Dans son arrêt Commission c. Belgique du 19 décembre 2012 (affaire C-577/10), la Cour de justice de l’Union européenne a constaté une violation par la Belgique de l’article 56 du traité sur le fonctionnement de l’Union européenne (TFUE) relatif à la libre prestation de services. La Cour a jugé contraire au droit de l’Union, la législation belge imposant une déclaration préalable aux prestataires de services indépendants légalement établis dans un Etat membre de l’Union européenne, souhaitant exercer une activité temporaire en Belgique.
Le régime de déclaration préalable a été introduit en Belgique dans le cadre du projet dit « Limosa », qui « vise à mettre en place un guichet électronique unique pour l’ensemble des démarches liées au travail en Belgique » (pt 4). La Belgique mettait en avant le caractère simple d’accès, gratuit et rapide du système « Limosa » qui, au terme d’une démarche de quelques « minutes » (pt 28) faite sur internet, permet « d’entrer immédiatement en possession d’un document officiel » (pt 28). La Cour de justice relève cependant que cette obligation de déclaration, même dans le cas de la procédure simplifiée, implique « de s’enregistrer en créant un compte », et de « communiquer aux autorités belges, préalablement à chaque prestation de services effectuée sur le territoire belge, un certain nombre d’informations » (pt 39). La Cour de justice se montre ainsi sensible à la charge administrative pour les entreprises, également relevée par l’avocat général dans ses conclusions du 19 juillet 2012. Soulignant en outre que le non-respect de ces formalités est passible de sanctions pénales (pts 39 et 41 de l’arrêt), la Cour considère que l’obligation de déclaration préalable est de nature à gêner la fourniture de services en Belgique par des prestataires de services indépendants établis dans un autre État membre, sans toutefois reprendre l’argumentation de l’avocat général en ce qui concerne le droit des destinataires de services.

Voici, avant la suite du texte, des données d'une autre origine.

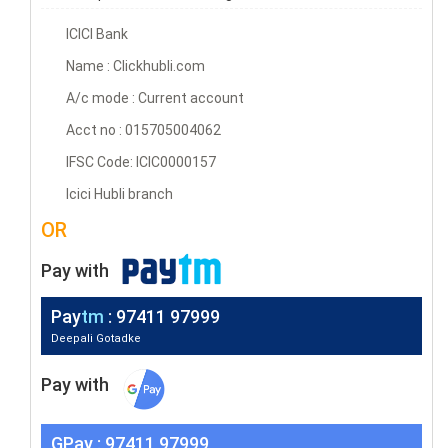
ICICI Bank
Name : Clickhubli.com
A/c mode : Current account
Acct no : 015705004062
IFSC Code: ICIC0000157
Icici Hubli branch
OR
Pay with
Pay
tm
: 97411 97999
Deepali Gotadke
Pay with
G
Pay
: 97411 97999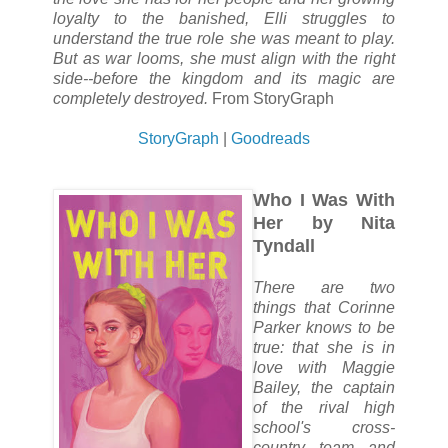
loyalty to the banished, Elli struggles to
understand the true role she was meant to play.
But as war looms, she must align with the right
side--before the kingdom and its magic are
completely destroyed.
From StoryGraph
StoryGraph
|
Goodreads
Who I Was With
Her by Nita
Tyndall
There are two
things that Corinne
Parker knows to be
true: that she is in
love with Maggie
Bailey, the captain
of the rival high
school's cross-
country team and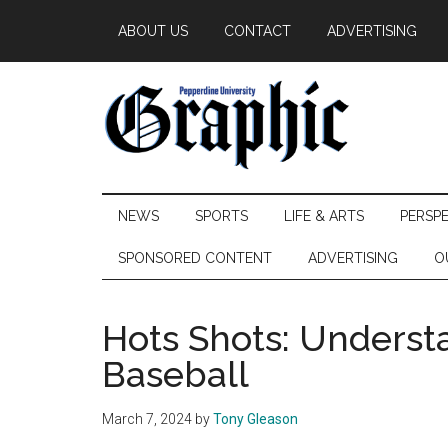
Skip
Skip
Skip
ABOUT US
CONTACT
ADVERTISING
to
to
to
main
secondary
primary
content
menu
sidebar
Pepperdine
NEWS
SPORTS
LIFE & ARTS
PERSP
Graphic
SPONSORED CONTENT
ADVERTISING
O
Hots Shots: Underst
Baseball
March 7, 2024
by
Tony Gleason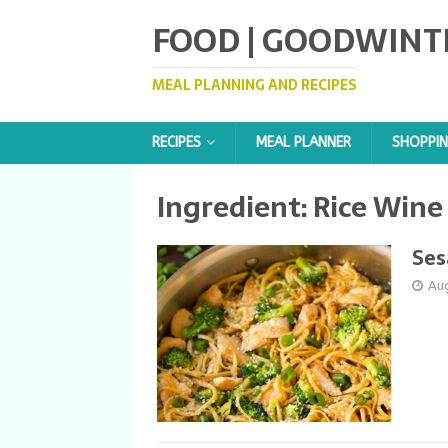
FOOD | GOODWINT
MEAL PLANNING AND RECIPES
RECIPES
MEAL PLANNER
SHOPPIN
Ingredient:
Rice Wine
Ses
Au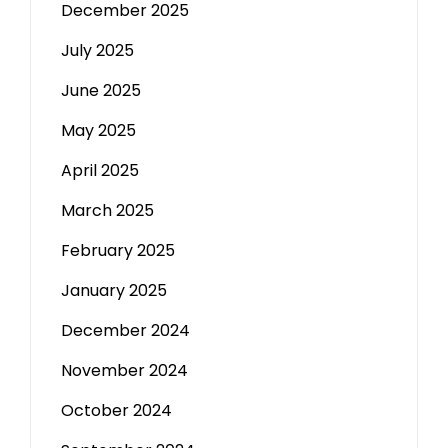
December 2025
July 2025
June 2025
May 2025
April 2025
March 2025
February 2025
January 2025
December 2024
November 2024
October 2024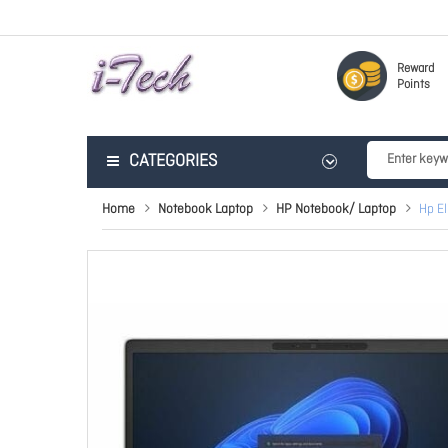
Reward
Points
CATEGORIES
Home
Notebook Laptop
HP Notebook/ Laptop
Hp E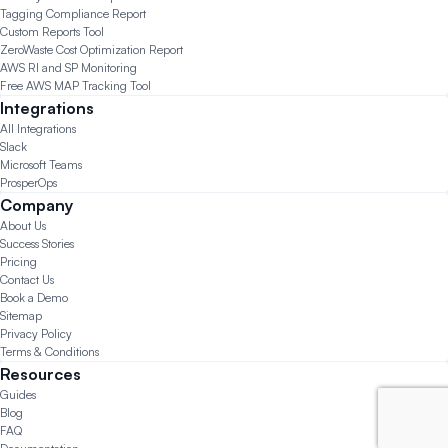
Tagging Compliance Report
Custom Reports Tool
ZeroWaste Cost Optimization Report
AWS RI and SP Monitoring
Free AWS MAP Tracking Tool
Integrations
All Integrations
Slack
Microsoft Teams
ProsperOps
Company
About Us
Success Stories
Pricing
Contact Us
Book a Demo
Sitemap
Privacy Policy
Terms & Conditions
Resources
Guides
Blog
FAQ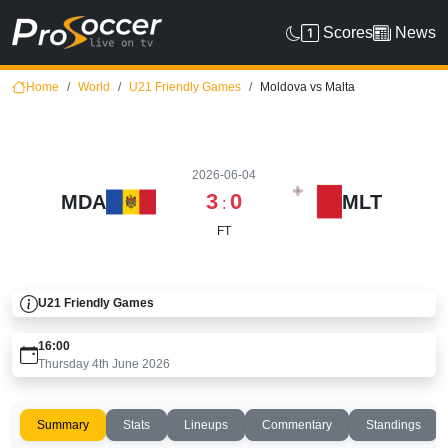
Scores
News
Home
World
U21 Friendly Games
Moldova vs Malta
2026-06-04
3
0
MDA
MLT
:
FT
U21 Friendly Games
16:00
Thursday 4th June 2026
Summary
Stats
Lineups
Commentary
Standings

Selon la Cour, une telle entrave n’est cependant pas discriminatoire. Suivant la logique de sa jurisprudence Finalarte, la Cour prend en considération la possibilité pour les autorités de l’État membre sur le territoire duquel une prestation de services est effectuée, de contrôler le respect du droit national et considère qu’il « existe des différences objectives entre les entreprises établies dans l’État membre sur le territoire duquel la prestation est effectuée et celles établies dans un autre État membre et envoyant des travailleurs sur le territoire de ce premier État membre afin d’y fournir un service » (pt 48). Constituant une entrave indistinctement applicable, le régime belge apparaît justifié par une raison impérieuse d’intérêt général. En effet la Cour de justice retient que l’objectif de lutte contre la fraude et de prévention des abus « peut se rattacher non seulement à l’objectif de protection de l’équilibre financier des régimes de sécurité sociale, mais également aux objectifs de prévention de la concurrence déloyale et du dumping social ainsi que de protection des travailleurs, y compris des prestataires de services indépendants » (pt 45).
Bien qu’elle considère qu’il n’existait pas, lors de la mise en place du régime belge, de mécanismes européens qui permettait « au Royaume de Belgique de disposer des mêmes informations que celles qu’il considère comme nécessaires pour atteindre les objectifs d’intérêt général qu’il invoque » (pt 51), la Cour de justice juge l’obligation de déclaration disproportionnée par rapport à l’objectif qu’elle poursuit. La Belgique n’ayant pas justifié dans quelle mesure la communication d’informations « de nature très détaillée » (pt 55) est nécessaire pour atteindre l’objectif d’intérêt général, la Cour conclut que l’obligation de déclaration en cause est contraire à l’article 56 TFUE.
Ainsi, et alors que se posait pour la première fois devant la Cour de justice, le problème de la compatibilité avec l’article 56 TFUE de législations nationales relatives aux prestataires de services « en tant que travailleurs indépendants » (pt 25 des conclusions), la condamnation du régime belge de déclaration préalable retient l’attention dans le cadre de la lutte contre les « faux indépendants ». Elle sera probablement suivie de près par le Danemark, partie intervenante à l’affaire qui possède une législation semblable. Enfin, elle alimentera le débat sur la conformité à l’accord Suisse-UE sur la libre circulation des personnes, du régime suisse qui impose également une procédure d’annonce aux prestataires de services transfrontaliers.